Wiese selbst will die neue Situation jetzt erst einmal nutzen, um „nach einer für mich und meine Familie nicht gerade leichten Zeit den Blick nach vorne zu richten und meine Zukunft in aller Ruhe zu überdenken“.

Die Hoffenheimer in Person von Andreas Rettig bedankten sich bei Wiese für die Zusammenarbeit in den vergangenen Monaten und würdigten Wiese als „fairen Sportsmann“.

Abfindung in Millionenhöhe?

Der Vertrag von Wiese lief noch bis zum 30. Juni 2016. Die Vertragsauflösung soll er sich mit einer Abfindung im „mittleren“ einstelligen Millionenbereich versüßt haben lassen. Der ehemalige Nationaltorwart gehörte mit einem geschätzten Jahresgehalt von 3,5 Mio. Euro zu den Spitzenverdienern bei den Kraichgauern.

Ursprünglich wollte Wiese als er 2012 nach Hoffenheim wechselte noch einmal groß angreifen. Mit dem Verein und auch persönlich. Sen Ziel war de WM Endrunde 2014 in Brasilien.

Anfangs wurde Wiese umjubelt und zum Kapitän ernannt. Doch dann folgte schnell die Degradierung bis zur Nummer drei und Wiese fand seinen Stammplatz auf der Tribüne.

Auch Abseits des Platzes sorgte Wiese für viele Eskapaden und fabrizierte reihenweise Negativschlagzeilen.

Mit Wiese verabschiedet sich der nächste prominente, aussortierte Spieler, nach zuvor schon Joselu, Stephan Schröck, Eren Derdiyok und Tobias Weis.

Erste Anzeichen für eine bevorstehende Lösung deuteten sich schon während des Trainingslagers der TSG in Murcia, Spanien an.

„Wir haben immer gesagt, dass wir an Lösungen interessiert sind.

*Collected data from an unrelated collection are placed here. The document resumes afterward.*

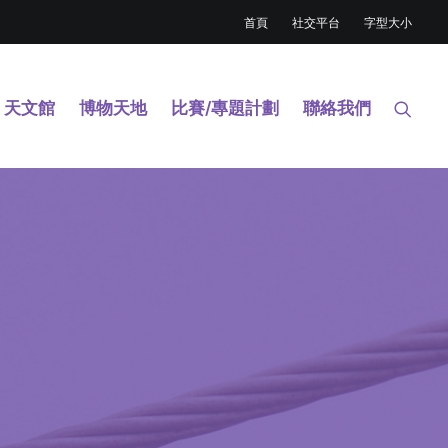
首頁
社交平台
字型大小
天文館
博物天地
比賽/專題計劃
聯絡我們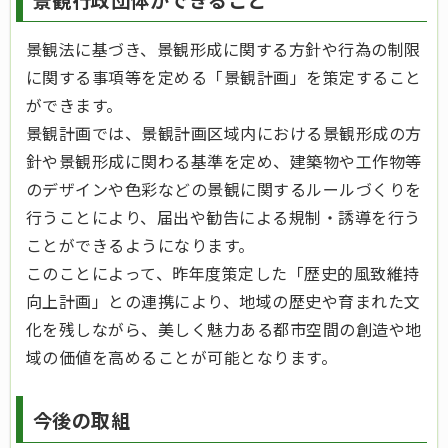
景観法に基づき、景観形成に関する方針や行為の制限
に関する事項等を定める「景観計画」を策定すること
ができます。
景観計画では、景観計画区域内における景観形成の方
針や景観形成に関わる基準を定め、建築物や工作物等
のデザインや色彩などの景観に関するルールづくりを
行うことにより、届出や勧告による規制・誘導を行う
ことができるようになります。
このことによって、昨年度策定した「歴史的風致維持
向上計画」との連携により、地域の歴史や育まれた文
化を残しながら、美しく魅力ある都市空間の創造や地
域の価値を高めることが可能となります。
今後の取組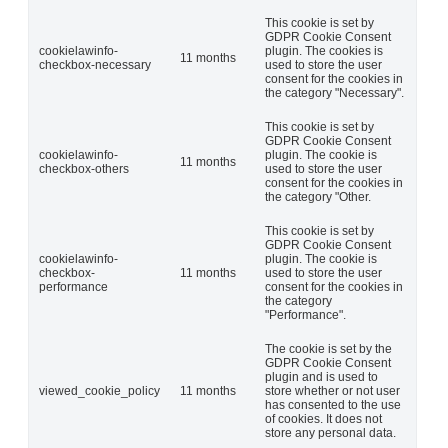
This cookie is set by
GDPR Cookie Consent
cookielawinfo-
plugin. The cookies is
11 months
checkbox-necessary
used to store the user
consent for the cookies in
the category "Necessary".
This cookie is set by
GDPR Cookie Consent
cookielawinfo-
plugin. The cookie is
11 months
checkbox-others
used to store the user
consent for the cookies in
the category "Other.
This cookie is set by
GDPR Cookie Consent
cookielawinfo-
plugin. The cookie is
checkbox-
11 months
used to store the user
performance
consent for the cookies in
the category
"Performance".
The cookie is set by the
GDPR Cookie Consent
plugin and is used to
viewed_cookie_policy
11 months
store whether or not user
has consented to the use
of cookies. It does not
store any personal data.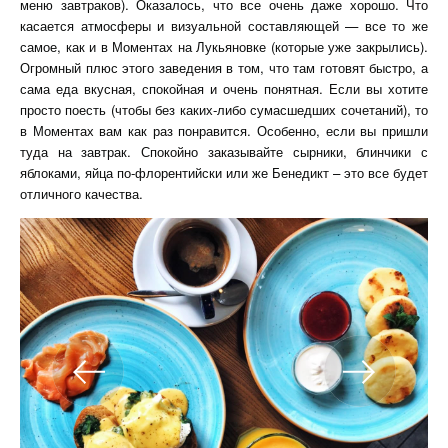
меню завтраков). Оказалось, что все очень даже хорошо. Что
касается атмосферы и визуальной составляющей — все то же
самое, как и в Моментах на Лукьяновке (которые уже закрылись).
Огромный плюс этого заведения в том, что там готовят быстро, а
сама еда вкусная, спокойная и очень понятная. Если вы хотите
просто поесть (чтобы без каких-либо сумасшедших сочетаний), то
в Моментах вам как раз понравится. Особенно, если вы пришли
туда на завтрак. Спокойно заказывайте сырники, блинчики с
яблоками, яйца по-флорентийски или же Бенедикт – это все будет
отличного качества.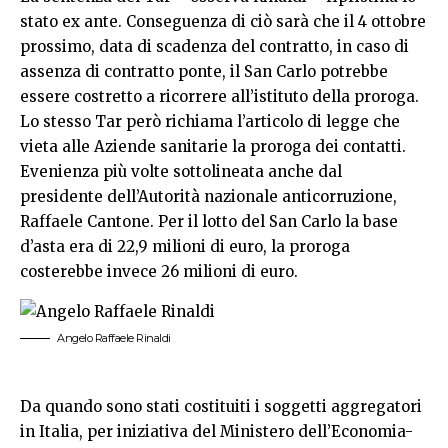
stato ex ante. Conseguenza di ciò sarà che il 4 ottobre
prossimo, data di scadenza del contratto, in caso di
assenza di contratto ponte, il San Carlo potrebbe
essere costretto a ricorrere all’istituto della proroga.
Lo stesso Tar però richiama l’articolo di legge che
vieta alle Aziende sanitarie la proroga dei contatti.
Evenienza più volte sottolineata anche dal
presidente dell’Autorità nazionale anticorruzione,
Raffaele Cantone. Per il lotto del San Carlo la base
d’asta era di 22,9 milioni di euro, la proroga
costerebbe invece 26 milioni di euro.
Angelo Raffaele Rinaldi
Da quando sono stati costituiti i soggetti aggregatori
in Italia, per iniziativa del Ministero dell’Economia-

Es muss aber für die Spieler, den aufnehmenden Verein und für uns tragbar sein“, so Profifußball-Direktor Alexander Rosen seinerzeit. Und weiter: „Wir sind permanent in Gesprächen und im Austausch mit den Beratern.“

Wiese weiterhin von sich überzeugt

Verschiedene Angebote, unter anderem aus Russland, hatte Wiese abgelehnt. Der Vorwurf wurde laut, er wollen seinen gutdotierten Vertrag nur aussitzen. Wiese wiederum verwies immer wieder darauf, dass er sich bei den Hoffenheimern wieder ins Rampenlicht spielen wolle. Doch das Tischtuch war längt zerschnitten. Erst wurde der Torhüter in die umstrittene Trainingsgruppe 2 abgeschoben. Nach der Auslösung trainierte er allein. Und zwar wie ein Besessener. 6 Kilo reine Muskelmasse legte der Torwart zu.

Trotz fehlender Spielpraxis zählt Wiese sich immer noch zu den besten Torhütern der Bundesliga.